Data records
________________________________________

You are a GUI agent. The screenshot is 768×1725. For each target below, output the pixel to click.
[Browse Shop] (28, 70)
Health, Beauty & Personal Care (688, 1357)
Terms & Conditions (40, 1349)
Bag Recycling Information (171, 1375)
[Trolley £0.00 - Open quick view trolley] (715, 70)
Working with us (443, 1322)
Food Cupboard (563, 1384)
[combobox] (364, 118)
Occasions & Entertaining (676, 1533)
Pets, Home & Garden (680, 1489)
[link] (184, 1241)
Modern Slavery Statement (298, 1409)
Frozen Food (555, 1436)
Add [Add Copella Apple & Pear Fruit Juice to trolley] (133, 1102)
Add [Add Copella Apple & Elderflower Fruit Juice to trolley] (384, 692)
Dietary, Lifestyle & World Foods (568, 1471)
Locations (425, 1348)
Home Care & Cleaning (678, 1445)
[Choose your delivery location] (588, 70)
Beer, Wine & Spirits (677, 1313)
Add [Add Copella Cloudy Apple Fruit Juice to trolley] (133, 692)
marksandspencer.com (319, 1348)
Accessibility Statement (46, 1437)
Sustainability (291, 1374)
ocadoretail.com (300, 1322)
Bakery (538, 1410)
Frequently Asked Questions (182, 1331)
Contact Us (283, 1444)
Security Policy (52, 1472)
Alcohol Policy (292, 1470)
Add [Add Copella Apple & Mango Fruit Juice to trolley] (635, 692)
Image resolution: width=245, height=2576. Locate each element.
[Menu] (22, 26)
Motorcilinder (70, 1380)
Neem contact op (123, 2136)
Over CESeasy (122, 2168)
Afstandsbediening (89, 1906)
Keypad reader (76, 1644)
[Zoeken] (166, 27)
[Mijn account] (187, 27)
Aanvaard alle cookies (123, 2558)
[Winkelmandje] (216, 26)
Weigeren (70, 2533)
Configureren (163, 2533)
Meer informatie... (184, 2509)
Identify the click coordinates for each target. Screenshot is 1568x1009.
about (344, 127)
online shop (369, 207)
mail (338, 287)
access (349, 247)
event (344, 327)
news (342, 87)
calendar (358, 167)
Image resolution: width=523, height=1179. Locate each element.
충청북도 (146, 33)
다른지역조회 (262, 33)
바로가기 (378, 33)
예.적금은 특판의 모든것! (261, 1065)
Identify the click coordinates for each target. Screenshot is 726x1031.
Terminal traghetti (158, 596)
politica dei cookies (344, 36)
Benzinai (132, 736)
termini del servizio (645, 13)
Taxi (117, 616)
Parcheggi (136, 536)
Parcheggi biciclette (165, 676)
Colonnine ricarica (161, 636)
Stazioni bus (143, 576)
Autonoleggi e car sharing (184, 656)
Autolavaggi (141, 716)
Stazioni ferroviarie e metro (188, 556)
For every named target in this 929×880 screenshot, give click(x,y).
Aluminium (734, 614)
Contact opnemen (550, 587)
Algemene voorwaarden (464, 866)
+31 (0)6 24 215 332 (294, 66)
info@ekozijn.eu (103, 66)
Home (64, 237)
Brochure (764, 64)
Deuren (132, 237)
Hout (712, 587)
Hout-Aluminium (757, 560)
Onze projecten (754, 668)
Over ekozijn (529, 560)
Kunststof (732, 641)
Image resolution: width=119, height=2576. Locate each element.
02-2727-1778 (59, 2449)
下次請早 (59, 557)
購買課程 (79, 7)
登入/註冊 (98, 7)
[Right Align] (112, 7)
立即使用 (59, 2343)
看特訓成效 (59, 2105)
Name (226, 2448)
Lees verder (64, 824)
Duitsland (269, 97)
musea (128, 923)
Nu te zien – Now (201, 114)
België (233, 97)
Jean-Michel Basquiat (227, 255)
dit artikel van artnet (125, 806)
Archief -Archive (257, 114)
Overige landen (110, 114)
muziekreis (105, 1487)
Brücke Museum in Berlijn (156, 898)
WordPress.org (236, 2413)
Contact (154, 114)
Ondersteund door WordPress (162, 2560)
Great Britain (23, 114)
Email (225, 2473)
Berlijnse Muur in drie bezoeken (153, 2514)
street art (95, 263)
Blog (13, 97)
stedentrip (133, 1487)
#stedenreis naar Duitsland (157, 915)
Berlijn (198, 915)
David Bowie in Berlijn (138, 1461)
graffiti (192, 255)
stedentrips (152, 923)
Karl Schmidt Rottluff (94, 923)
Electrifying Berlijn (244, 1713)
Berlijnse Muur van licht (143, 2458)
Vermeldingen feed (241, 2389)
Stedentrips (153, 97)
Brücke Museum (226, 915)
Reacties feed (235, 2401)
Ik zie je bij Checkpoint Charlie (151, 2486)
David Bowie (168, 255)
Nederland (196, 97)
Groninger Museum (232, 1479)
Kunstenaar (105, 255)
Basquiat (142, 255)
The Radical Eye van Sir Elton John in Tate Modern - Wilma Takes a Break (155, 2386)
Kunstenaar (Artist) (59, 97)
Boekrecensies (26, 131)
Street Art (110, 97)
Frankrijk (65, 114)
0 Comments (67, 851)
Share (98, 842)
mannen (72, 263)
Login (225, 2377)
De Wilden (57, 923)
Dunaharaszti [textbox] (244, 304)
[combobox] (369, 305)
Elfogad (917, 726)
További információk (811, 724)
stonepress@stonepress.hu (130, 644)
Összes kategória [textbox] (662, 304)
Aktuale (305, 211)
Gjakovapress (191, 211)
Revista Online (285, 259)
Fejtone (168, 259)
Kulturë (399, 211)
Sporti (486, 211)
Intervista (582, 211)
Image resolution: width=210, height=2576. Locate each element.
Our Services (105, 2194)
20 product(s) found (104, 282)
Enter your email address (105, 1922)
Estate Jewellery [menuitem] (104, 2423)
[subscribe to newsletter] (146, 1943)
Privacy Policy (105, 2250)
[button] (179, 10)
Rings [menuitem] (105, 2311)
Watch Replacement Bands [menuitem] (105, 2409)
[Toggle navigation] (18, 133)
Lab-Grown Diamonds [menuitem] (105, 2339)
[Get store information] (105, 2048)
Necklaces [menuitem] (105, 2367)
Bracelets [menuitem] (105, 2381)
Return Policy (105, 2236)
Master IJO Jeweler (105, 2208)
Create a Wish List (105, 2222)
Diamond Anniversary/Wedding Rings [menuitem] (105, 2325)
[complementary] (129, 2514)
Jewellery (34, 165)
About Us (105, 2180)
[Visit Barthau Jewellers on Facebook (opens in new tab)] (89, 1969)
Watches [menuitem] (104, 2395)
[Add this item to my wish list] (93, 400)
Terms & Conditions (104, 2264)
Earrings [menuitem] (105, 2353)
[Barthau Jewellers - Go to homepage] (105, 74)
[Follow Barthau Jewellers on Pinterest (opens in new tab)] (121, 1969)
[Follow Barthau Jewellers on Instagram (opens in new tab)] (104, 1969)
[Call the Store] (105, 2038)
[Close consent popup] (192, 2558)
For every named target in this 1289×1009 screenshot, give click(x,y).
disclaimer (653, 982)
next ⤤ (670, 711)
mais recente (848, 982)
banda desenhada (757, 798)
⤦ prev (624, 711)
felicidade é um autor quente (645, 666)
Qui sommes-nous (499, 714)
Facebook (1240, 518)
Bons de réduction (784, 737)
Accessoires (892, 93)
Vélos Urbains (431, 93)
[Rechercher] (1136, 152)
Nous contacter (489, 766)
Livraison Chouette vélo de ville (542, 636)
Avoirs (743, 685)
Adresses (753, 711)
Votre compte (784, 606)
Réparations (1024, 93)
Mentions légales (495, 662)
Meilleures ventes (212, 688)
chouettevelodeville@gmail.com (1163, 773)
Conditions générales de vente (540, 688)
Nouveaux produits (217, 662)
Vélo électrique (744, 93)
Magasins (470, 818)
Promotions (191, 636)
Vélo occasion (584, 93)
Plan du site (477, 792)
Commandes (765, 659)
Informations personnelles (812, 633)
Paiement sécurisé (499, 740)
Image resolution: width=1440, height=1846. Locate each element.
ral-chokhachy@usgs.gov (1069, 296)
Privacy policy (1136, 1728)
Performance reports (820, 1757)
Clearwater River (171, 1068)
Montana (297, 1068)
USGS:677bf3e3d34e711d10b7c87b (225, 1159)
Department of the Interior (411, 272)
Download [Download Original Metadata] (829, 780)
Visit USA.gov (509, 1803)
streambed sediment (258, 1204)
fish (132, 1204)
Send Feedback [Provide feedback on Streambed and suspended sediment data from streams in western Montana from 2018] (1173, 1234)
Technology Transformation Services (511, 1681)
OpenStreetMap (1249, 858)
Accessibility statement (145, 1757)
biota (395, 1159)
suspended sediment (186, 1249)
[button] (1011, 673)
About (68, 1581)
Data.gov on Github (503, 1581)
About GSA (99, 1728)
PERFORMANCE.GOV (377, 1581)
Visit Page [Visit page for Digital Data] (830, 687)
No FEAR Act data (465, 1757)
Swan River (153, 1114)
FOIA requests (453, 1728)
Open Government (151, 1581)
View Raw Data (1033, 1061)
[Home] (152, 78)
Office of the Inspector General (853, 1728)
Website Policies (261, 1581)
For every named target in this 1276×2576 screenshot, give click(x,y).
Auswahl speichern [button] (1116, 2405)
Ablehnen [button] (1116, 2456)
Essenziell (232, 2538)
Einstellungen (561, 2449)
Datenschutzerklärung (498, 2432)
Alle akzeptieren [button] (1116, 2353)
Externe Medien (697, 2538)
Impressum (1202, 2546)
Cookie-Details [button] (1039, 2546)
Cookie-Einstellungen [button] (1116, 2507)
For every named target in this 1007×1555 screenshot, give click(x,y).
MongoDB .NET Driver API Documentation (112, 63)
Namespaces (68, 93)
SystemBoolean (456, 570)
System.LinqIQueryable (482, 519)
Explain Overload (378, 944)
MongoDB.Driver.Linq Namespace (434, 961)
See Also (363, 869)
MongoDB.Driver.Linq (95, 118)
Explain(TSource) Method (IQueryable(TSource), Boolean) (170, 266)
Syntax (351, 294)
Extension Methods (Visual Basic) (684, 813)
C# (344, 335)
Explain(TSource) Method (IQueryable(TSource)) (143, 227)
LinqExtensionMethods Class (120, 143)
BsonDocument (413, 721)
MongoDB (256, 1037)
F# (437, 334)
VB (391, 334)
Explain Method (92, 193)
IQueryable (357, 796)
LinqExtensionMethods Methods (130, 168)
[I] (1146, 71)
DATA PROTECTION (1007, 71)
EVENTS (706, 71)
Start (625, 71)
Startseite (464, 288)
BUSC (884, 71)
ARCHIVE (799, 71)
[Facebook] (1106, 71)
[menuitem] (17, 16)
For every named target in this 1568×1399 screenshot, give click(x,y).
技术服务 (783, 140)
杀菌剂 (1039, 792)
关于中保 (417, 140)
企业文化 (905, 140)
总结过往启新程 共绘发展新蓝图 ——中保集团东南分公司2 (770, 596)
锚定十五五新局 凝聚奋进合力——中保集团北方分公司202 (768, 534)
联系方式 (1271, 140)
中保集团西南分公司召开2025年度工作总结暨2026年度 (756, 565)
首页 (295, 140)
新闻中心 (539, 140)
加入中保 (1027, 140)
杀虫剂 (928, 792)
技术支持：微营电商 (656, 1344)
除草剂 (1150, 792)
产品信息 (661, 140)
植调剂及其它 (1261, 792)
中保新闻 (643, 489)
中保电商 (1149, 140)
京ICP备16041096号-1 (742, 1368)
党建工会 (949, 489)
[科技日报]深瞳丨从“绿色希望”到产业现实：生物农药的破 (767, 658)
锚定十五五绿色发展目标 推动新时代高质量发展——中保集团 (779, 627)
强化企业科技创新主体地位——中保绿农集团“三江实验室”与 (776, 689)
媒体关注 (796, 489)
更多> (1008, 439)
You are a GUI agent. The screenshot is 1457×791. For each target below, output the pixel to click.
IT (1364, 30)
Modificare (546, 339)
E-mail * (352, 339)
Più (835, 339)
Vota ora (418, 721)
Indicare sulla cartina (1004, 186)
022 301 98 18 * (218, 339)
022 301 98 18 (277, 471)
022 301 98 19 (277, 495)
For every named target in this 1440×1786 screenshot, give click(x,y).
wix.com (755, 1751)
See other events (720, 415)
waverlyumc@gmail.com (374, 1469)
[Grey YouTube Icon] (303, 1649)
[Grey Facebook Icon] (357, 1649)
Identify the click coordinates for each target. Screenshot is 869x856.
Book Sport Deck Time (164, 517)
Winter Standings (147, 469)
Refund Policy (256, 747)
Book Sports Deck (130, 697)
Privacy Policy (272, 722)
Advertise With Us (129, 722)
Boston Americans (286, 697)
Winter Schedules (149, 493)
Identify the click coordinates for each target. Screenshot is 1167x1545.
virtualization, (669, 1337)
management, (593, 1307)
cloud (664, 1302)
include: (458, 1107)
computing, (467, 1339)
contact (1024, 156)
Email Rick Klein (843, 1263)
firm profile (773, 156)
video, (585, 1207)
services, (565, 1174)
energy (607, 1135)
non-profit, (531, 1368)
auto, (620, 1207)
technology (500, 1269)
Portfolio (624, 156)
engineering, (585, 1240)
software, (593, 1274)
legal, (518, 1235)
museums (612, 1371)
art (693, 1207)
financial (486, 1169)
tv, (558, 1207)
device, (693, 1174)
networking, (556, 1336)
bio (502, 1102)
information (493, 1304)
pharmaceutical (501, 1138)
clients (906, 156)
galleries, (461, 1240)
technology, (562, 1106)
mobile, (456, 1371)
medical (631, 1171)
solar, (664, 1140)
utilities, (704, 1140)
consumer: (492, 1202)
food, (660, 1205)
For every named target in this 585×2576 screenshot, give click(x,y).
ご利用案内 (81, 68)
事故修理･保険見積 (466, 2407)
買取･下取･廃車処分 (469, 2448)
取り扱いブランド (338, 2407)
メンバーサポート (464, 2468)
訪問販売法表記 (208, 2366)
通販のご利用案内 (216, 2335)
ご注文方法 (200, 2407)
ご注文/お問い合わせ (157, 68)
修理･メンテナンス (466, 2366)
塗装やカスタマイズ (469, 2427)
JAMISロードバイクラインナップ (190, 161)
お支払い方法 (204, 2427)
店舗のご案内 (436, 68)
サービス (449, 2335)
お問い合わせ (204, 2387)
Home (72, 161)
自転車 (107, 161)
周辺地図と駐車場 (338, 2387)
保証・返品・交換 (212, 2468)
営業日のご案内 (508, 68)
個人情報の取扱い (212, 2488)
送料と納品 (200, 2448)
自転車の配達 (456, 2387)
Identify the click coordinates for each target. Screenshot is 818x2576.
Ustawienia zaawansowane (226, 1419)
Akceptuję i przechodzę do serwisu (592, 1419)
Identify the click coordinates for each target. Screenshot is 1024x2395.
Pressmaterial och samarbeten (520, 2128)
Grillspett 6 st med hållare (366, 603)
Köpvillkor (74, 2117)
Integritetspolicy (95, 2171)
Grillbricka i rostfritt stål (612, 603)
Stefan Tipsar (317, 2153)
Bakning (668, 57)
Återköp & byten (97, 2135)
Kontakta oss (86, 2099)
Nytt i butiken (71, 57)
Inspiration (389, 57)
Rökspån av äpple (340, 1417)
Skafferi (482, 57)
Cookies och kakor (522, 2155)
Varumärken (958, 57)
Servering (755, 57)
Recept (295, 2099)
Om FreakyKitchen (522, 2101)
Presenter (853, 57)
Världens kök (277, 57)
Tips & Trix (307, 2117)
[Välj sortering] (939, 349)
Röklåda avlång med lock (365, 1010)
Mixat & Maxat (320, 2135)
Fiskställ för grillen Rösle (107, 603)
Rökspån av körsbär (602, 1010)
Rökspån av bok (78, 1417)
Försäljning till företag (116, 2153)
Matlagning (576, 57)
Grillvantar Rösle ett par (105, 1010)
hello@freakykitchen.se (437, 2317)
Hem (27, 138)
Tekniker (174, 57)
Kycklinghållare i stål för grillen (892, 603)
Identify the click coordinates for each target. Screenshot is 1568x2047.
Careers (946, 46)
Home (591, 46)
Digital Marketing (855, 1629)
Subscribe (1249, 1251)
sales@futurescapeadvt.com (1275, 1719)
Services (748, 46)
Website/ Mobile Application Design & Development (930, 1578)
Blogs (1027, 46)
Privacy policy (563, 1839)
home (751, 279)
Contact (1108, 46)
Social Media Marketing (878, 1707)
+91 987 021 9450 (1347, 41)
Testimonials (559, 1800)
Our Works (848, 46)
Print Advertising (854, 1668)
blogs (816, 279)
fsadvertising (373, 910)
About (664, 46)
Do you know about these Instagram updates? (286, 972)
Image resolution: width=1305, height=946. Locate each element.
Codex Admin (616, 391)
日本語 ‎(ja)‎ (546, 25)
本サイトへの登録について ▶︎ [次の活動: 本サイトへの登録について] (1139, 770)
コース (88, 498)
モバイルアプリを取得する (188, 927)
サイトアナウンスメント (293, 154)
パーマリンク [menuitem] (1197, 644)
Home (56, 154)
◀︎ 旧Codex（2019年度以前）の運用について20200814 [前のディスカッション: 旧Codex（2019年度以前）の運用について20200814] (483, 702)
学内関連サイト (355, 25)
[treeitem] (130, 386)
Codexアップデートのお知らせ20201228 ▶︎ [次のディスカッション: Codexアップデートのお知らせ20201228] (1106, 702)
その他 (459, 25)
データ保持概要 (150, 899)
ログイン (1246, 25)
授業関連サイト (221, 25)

________________________________________

> **TASK OBJECTIVE**
Word for word, restate the lines of the data above that fall between the line holding "news (342, 87)" and the line holding "Jean-Michel Basquiat (227, 255)", inclusive, and no other lines.

> **EXERCISE RESULT**
news (342, 87)
calendar (358, 167)
Image resolution: width=523, height=1179. Locate each element.
충청북도 (146, 33)
다른지역조회 (262, 33)
바로가기 (378, 33)
예.적금은 특판의 모든것! (261, 1065)
Identify the click coordinates for each target. Screenshot is 726x1031.
Terminal traghetti (158, 596)
politica dei cookies (344, 36)
Benzinai (132, 736)
termini del servizio (645, 13)
Taxi (117, 616)
Parcheggi (136, 536)
Parcheggi biciclette (165, 676)
Colonnine ricarica (161, 636)
Stazioni bus (143, 576)
Autonoleggi e car sharing (184, 656)
Autolavaggi (141, 716)
Stazioni ferroviarie e metro (188, 556)
For every named target in this 929×880 screenshot, give click(x,y).
Aluminium (734, 614)
Contact opnemen (550, 587)
Algemene voorwaarden (464, 866)
+31 (0)6 24 215 332 (294, 66)
info@ekozijn.eu (103, 66)
Home (64, 237)
Brochure (764, 64)
Deuren (132, 237)
Hout (712, 587)
Hout-Aluminium (757, 560)
Onze projecten (754, 668)
Over ekozijn (529, 560)
Kunststof (732, 641)
Image resolution: width=119, height=2576. Locate each element.
02-2727-1778 (59, 2449)
下次請早 (59, 557)
購買課程 (79, 7)
登入/註冊 (98, 7)
[Right Align] (112, 7)
立即使用 (59, 2343)
看特訓成效 (59, 2105)
Name (226, 2448)
Lees verder (64, 824)
Duitsland (269, 97)
musea (128, 923)
Nu te zien – Now (201, 114)
België (233, 97)
Jean-Michel Basquiat (227, 255)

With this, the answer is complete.